● GIVEN ENTRIES
────────
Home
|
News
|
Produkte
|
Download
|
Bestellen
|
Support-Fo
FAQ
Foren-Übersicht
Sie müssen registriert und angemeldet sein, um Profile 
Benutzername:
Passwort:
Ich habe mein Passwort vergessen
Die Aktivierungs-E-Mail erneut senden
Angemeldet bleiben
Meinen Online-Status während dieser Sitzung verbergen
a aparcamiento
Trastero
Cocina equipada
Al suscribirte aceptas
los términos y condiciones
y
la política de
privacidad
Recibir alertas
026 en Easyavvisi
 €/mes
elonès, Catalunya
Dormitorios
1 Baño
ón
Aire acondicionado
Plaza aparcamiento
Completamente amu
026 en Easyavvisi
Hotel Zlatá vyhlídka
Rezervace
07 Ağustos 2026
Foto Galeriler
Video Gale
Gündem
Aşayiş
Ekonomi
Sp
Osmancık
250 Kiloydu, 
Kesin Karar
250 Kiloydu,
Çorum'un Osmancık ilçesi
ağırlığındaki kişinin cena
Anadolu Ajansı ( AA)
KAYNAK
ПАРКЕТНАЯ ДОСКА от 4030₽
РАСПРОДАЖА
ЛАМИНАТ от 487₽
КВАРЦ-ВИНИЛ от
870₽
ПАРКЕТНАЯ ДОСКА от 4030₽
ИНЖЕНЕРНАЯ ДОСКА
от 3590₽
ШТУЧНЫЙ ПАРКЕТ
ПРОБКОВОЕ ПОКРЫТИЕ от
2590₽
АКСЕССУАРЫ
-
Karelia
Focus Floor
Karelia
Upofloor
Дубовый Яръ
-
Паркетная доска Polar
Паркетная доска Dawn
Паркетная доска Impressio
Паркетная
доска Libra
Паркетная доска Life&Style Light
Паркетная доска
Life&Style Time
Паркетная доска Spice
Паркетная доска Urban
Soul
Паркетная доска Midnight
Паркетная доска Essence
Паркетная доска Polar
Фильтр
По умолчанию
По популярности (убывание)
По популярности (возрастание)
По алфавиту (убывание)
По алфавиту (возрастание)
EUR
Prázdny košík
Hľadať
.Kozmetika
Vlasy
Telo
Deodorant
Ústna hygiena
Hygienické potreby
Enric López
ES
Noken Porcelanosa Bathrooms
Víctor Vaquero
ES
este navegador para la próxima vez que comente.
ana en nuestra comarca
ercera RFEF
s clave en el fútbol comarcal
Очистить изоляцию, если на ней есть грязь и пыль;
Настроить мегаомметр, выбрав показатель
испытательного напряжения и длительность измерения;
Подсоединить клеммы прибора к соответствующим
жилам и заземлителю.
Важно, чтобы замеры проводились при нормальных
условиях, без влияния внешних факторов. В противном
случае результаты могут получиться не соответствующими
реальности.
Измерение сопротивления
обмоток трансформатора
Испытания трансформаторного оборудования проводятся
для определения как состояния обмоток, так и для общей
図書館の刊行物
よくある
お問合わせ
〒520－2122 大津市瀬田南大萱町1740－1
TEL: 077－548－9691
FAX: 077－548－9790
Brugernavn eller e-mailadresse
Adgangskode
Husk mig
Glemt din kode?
────────
What you return should be the lines from the beginning of the records through the one that contains "Angemeldet bleiben", repeated exactly and with no additions.

● EXERCISE ANSWER
Home
|
News
|
Produkte
|
Download
|
Bestellen
|
Support-Fo
FAQ
Foren-Übersicht
Sie müssen registriert und angemeldet sein, um Profile 
Benutzername:
Passwort:
Ich habe mein Passwort vergessen
Die Aktivierungs-E-Mail erneut senden
Angemeldet bleiben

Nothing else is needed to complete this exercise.